Okawa, Fukuoka
The smell of cut timber drifts through the streets near the workshop districts of Okawa, a quiet but persistent undercurrent to daily life. This city on the southwestern edge of Fukuoka Prefecture built its economy on wood — furniture, fittings, cabinetry — tracing a lineage back to the sixteenth century when carpentry techniques first took root along the Chikugo River. That river was not just geography; it was infrastructure, carrying timber and finished goods through a flat alluvial plain that still defines the town's unhurried, industrial pace. Today, hundreds of furniture-related workshops and firms cluster here, and the 大川木工まつり each year draws buyers and browsers alike to showroom floors stacked with joinery.
The Chikugo River remains the town's spine in more than one sense. The 筑後川昇開橋, a steel lift bridge designated as an important cultural property, spans the water with the particular gravity of mid-century engineering — a structure built using welding techniques new to Japan at the time.
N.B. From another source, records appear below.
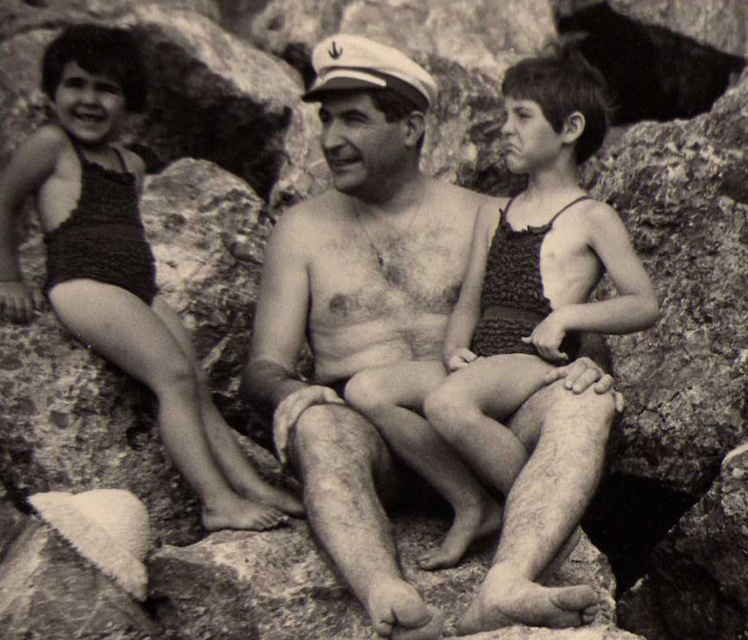 You are standing in front of the photograph and want to determine the relative positions of two points marked on it. Which point is closer to you, point (393, 230) or point (114, 100)?

Point (393, 230) is further to the viewer than point (114, 100), so point (114, 100) is closer to you.

Based on the scene described, what is located at the coordinate point (401, 358)?

The smooth skin man at center is located at point (401, 358).

Consider the image. Please describe the position of the smooth skin man at center in terms of coordinates in the image. The image has a coordinate system where the bottom left corner is at point 0,0 and the top right corner is at 1,1. Please provide the coordinates as a pair of numbers between 0 and 1 separated by a comma.

The smooth skin man at center is located at coordinates (401, 358). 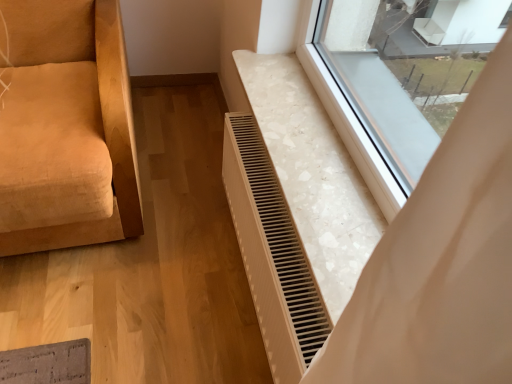 I want to click on white matte radiator at lower center, so click(272, 253).

What do you see at coordinates (272, 253) in the screenshot? I see `white matte radiator at lower center` at bounding box center [272, 253].

Where is `white matte radiator at lower center`? This screenshot has width=512, height=384. white matte radiator at lower center is located at coordinates coord(272,253). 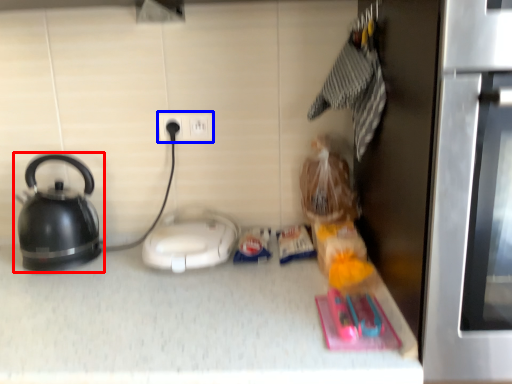 Question: Which object appears closest to the camera in this image, kettle (highlighted by a red box) or electric outlet (highlighted by a blue box)?

Choices:
 (A) kettle
 (B) electric outlet

Answer: (A) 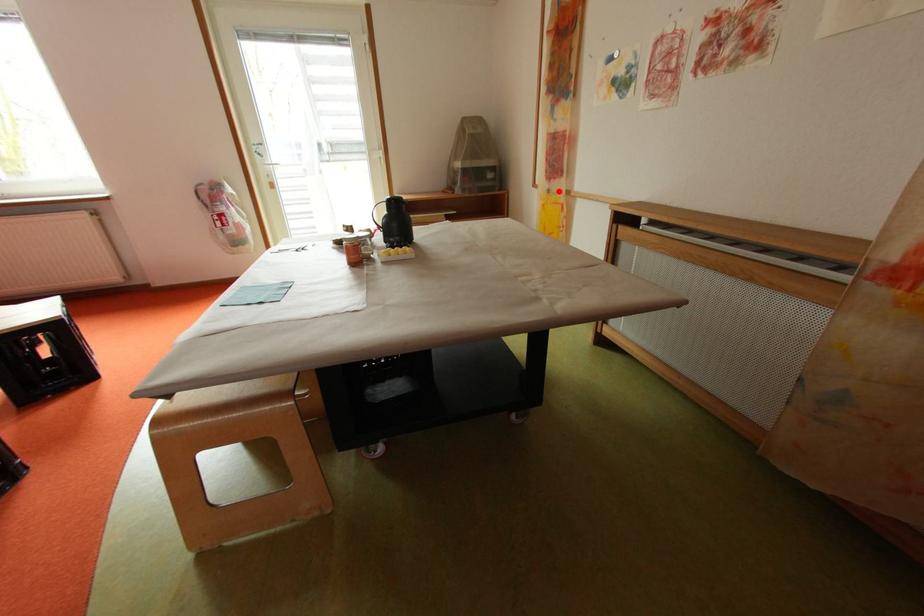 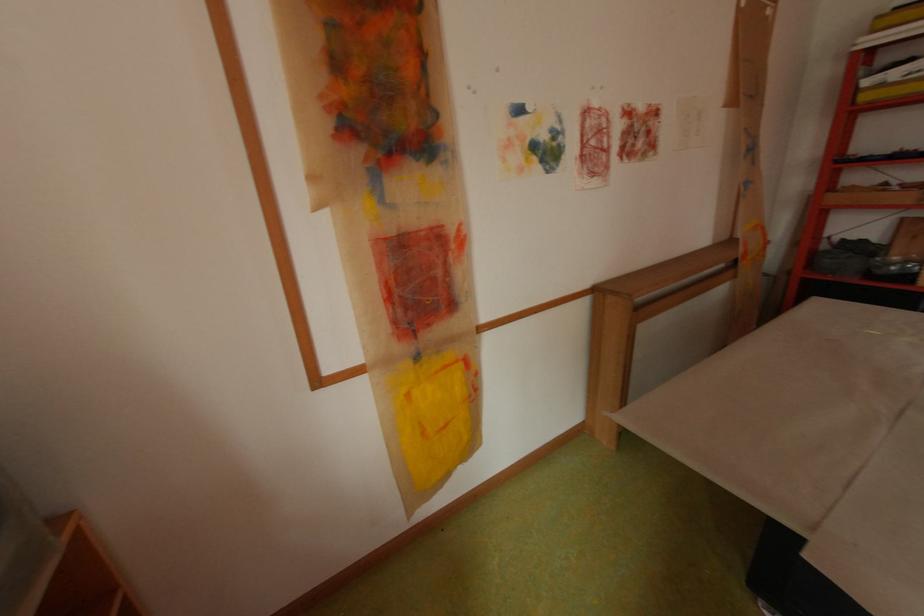 Where in the second image is the point corresponding to the highlighted location from the first image?

(429, 358) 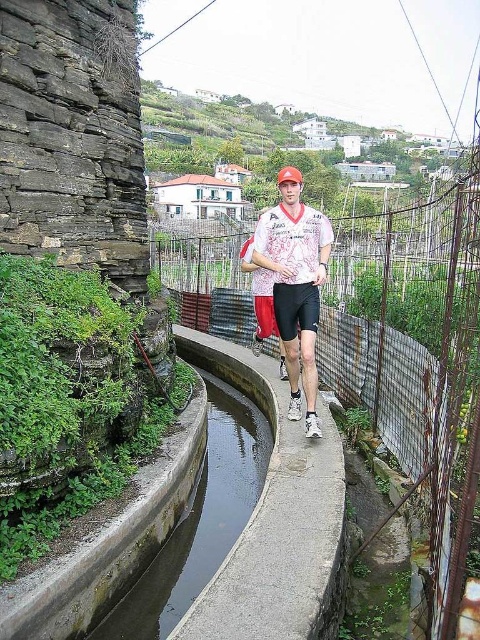 Between green concrete canal at center and white printed shirt at center, which one is positioned lower?

green concrete canal at center is lower down.

This screenshot has width=480, height=640. Describe the element at coordinates (201, 518) in the screenshot. I see `green concrete canal at center` at that location.

You are a GUI agent. You are given a task and a screenshot of the screen. Output one action in this format:
    pyautogui.click(x=<x>, y=<y>)
    Task: Click on the green concrete canal at center
    
    Given the screenshot: What is the action you would take?
    pyautogui.click(x=201, y=518) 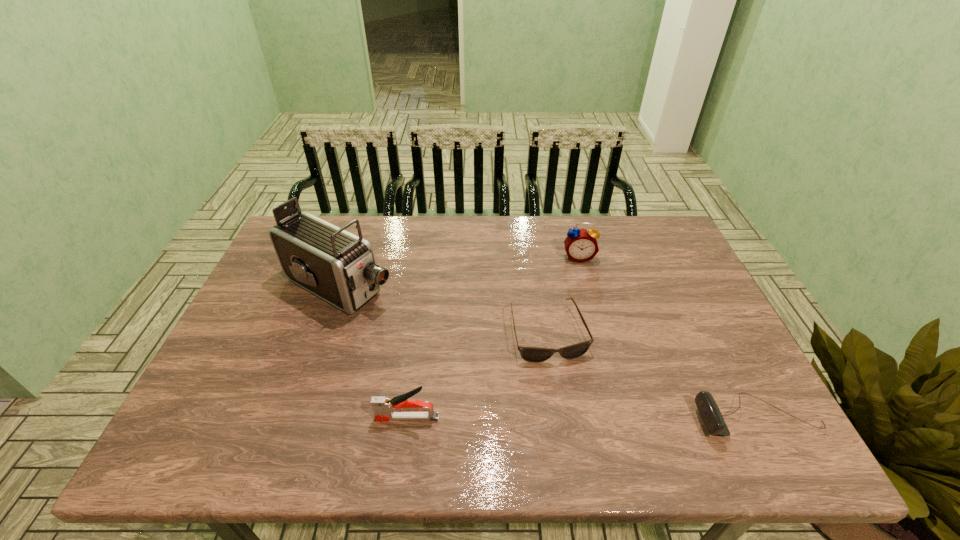 Locate an element on the screen. The height and width of the screenshot is (540, 960). vacant space located at the lens of the camcorder is located at coordinates (415, 320).

Where is `free point located 0.090m at the lens of the camcorder`? The image size is (960, 540). free point located 0.090m at the lens of the camcorder is located at coordinates (409, 316).

The image size is (960, 540). Find the location of `alarm clock that is at the far edge`. alarm clock that is at the far edge is located at coordinates (581, 245).

Find the location of `camcorder that is at the far edge`. camcorder that is at the far edge is located at coordinates (339, 267).

You are a GUI agent. You are given a task and a screenshot of the screen. Output one action in this format:
    pyautogui.click(x=<x>, y=<y>)
    Task: Click on the stapler at the near edge
    Image resolution: width=960 pixels, height=540 pixels.
    Given the screenshot: What is the action you would take?
    pyautogui.click(x=385, y=409)

You are a GUI agent. You are given a task and a screenshot of the screen. Output one action in this format:
    pyautogui.click(x=<x>, y=<y>)
    Task: Click on the webcam positioned at the near edge
    This screenshot has height=540, width=960.
    Given the screenshot: What is the action you would take?
    pyautogui.click(x=709, y=412)

In order to click on object at the left edge in this screenshot , I will do `click(339, 267)`.

Find the location of a particular element. object present at the right edge is located at coordinates (709, 412).

Locate an element on the screen. object present at the far left corner is located at coordinates (339, 267).

Where is `object at the near right corner`? The width and height of the screenshot is (960, 540). object at the near right corner is located at coordinates (709, 412). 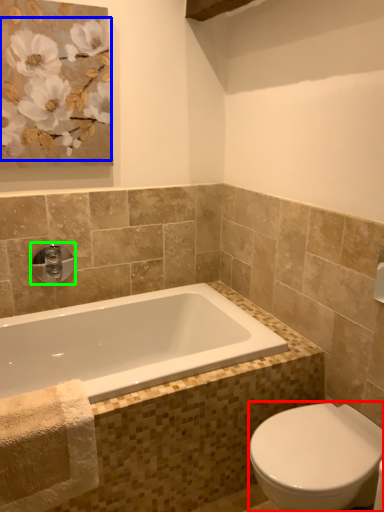 Question: Considering the real-world distances, which object is farthest from bidet (highlighted by a red box)? flower (highlighted by a blue box) or tap (highlighted by a green box)?

Choices:
 (A) flower
 (B) tap

Answer: (A) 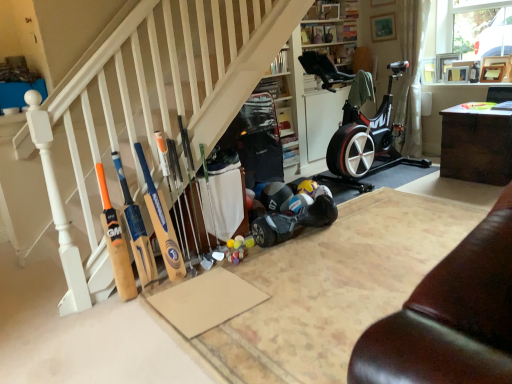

Closer to the old quarter, 風浪宮 stands with its stone five-story pagoda and main hall, both nationally designated, the shrine's long history embedded in the low skyline. The 市立古賀政男記念館 occupies a quieter corner, tracing the work of the Showa-era composer who grew up shaped by this region.
Okawa's food runs to local catches and cultivated things: エツ from the estuary, 福岡海苔 from the tidal flats, strawberries and figs from the surrounding farmland. None of this announces itself loudly. It surfaces at local tables, in small markets, in the rhythm of a town that has always moved at the speed of craft rather than tourism.